Each step runs in its own process and has its own environment variable. This action exports SSH_AUTH_SOCK
from a step to a global variable, so any subsequent steps can communicate with the ssh-agent
.
When you start a ssh-agent
via eval `ssh-agent`
, it will bind to a unix socket located in /tmp/ssh-XXXXXXXXXX/agent.pid
. This socket will be exported to a variable called SSH_AUTH_SOCK
.
Other process will look for this socket in SSH_AUTH_SOCK
and use it to communicate with the agent. For example, ssh-add
uses the socket to add identities to the agent.
If the agent is not running, or if the SSH_AUTH_SOCK
is empty, you may see the following error:
ssh-add
# If SSH_AUTH_SOCK is empty, then outputs
Could not open a connection to your authentication agent.
Each step in a job runs in its own process and has is own environment. This means if you start the ssh-agent
in one step, other steps won't be able to use the exported SSH_AUTH_SOCK
.
# Starts ssh-agent, adds keys, echo SSH_AUTH_SOCK, and
# ssh into github.
- name: Configure SSH
run: |
eval `ssh-agent -s`
ssh-add - <<< "${{ secrets.PRIVATE_KEY }}"
echo $SSH_AUTH_SOCK
ssh -T [email protected]
continue-on-error: true
# Echoes SSH_AUTH_SOCK and ssh into github
- name: Run SSH
run: |
echo $SSH_AUTH_SOCK
ssh -T [email protected]
continue-on-error: true
The first step will print the location of the SSH_AUTH_SOCK
and a success message from Github:
...
/tmp/ssh-XXXXXXXXX/agent.XXXX
...
Hi user/testing! You've successfully authenticated, but GitHub does not provide shell access
But the second step will print an empty value for SSH_AUTH_SOCK
and a permission denied message from Github.
# Empty line from echo SSH_AUTH_SOCK
[email protected]: Permission denied (publickey).

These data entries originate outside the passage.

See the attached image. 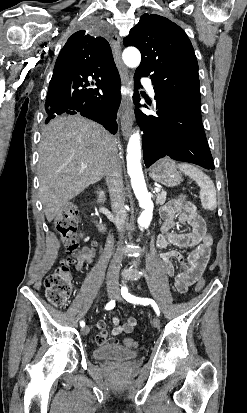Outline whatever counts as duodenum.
Masks as SVG:
<instances>
[{
	"instance_id": "1",
	"label": "duodenum",
	"mask_w": 247,
	"mask_h": 413,
	"mask_svg": "<svg viewBox=\"0 0 247 413\" xmlns=\"http://www.w3.org/2000/svg\"><path fill=\"white\" fill-rule=\"evenodd\" d=\"M98 204H103L105 202V194L102 191L98 192ZM95 225L98 228V230L102 233H106L107 232V228L105 226V224L100 221L99 219H95Z\"/></svg>"
}]
</instances>
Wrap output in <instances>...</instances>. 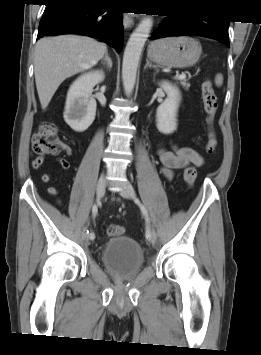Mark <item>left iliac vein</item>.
<instances>
[{"label": "left iliac vein", "instance_id": "obj_1", "mask_svg": "<svg viewBox=\"0 0 261 355\" xmlns=\"http://www.w3.org/2000/svg\"><path fill=\"white\" fill-rule=\"evenodd\" d=\"M119 194L127 199L134 198V190L129 182H126L125 187L119 191ZM157 240L156 234L153 233L151 242L154 244Z\"/></svg>", "mask_w": 261, "mask_h": 355}]
</instances>
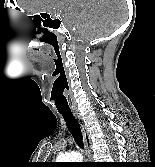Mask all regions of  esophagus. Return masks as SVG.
<instances>
[{"instance_id": "34e87169", "label": "esophagus", "mask_w": 155, "mask_h": 167, "mask_svg": "<svg viewBox=\"0 0 155 167\" xmlns=\"http://www.w3.org/2000/svg\"><path fill=\"white\" fill-rule=\"evenodd\" d=\"M73 114H74L75 118L77 119V121L81 127L82 133H83L87 159H88V161H91L93 157H92V143H91L89 131L84 123V120H83L81 114L78 111H73Z\"/></svg>"}]
</instances>
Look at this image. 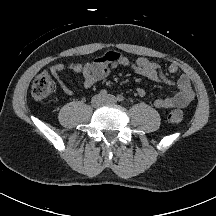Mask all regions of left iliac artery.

To get around this, we can export our local SSH_AUTH_SOCK
to a global workflow environment. This way all steps within a job will be able to access the SSH_AUTH_SOCK
.
To export a local variable to the workflow environment, you can run the following command:
echo "{name}={value}" >> $GITHUB_ENV
- name: Configure SSH
run: |
eval `ssh-agent -s`
ssh-add - <<< "${{ secrets.PRIVATE_KEY }}"
# Export SSH_AUTH_SOCK to the workflow env
echo "SSH_AUTH_SOCK=${SSH_AUTH_SOCK}" >> $GITHUB_ENV
...
# Echoes SSH_AUTH_SOCK and ssh into github
- name: Run SSH
run: |
echo $SSH_AUTH_SOCK
ssh -T [email protected]
continue-on-error: true
The second will now be print the SSH_AUTH_SOCK
and successfully ssh into Github.
/tmp/ssh-XXXXXXXXX/agent.XXXX
...
Hi user/testing! You've successfully authenticated, but GitHub does not provide shell access.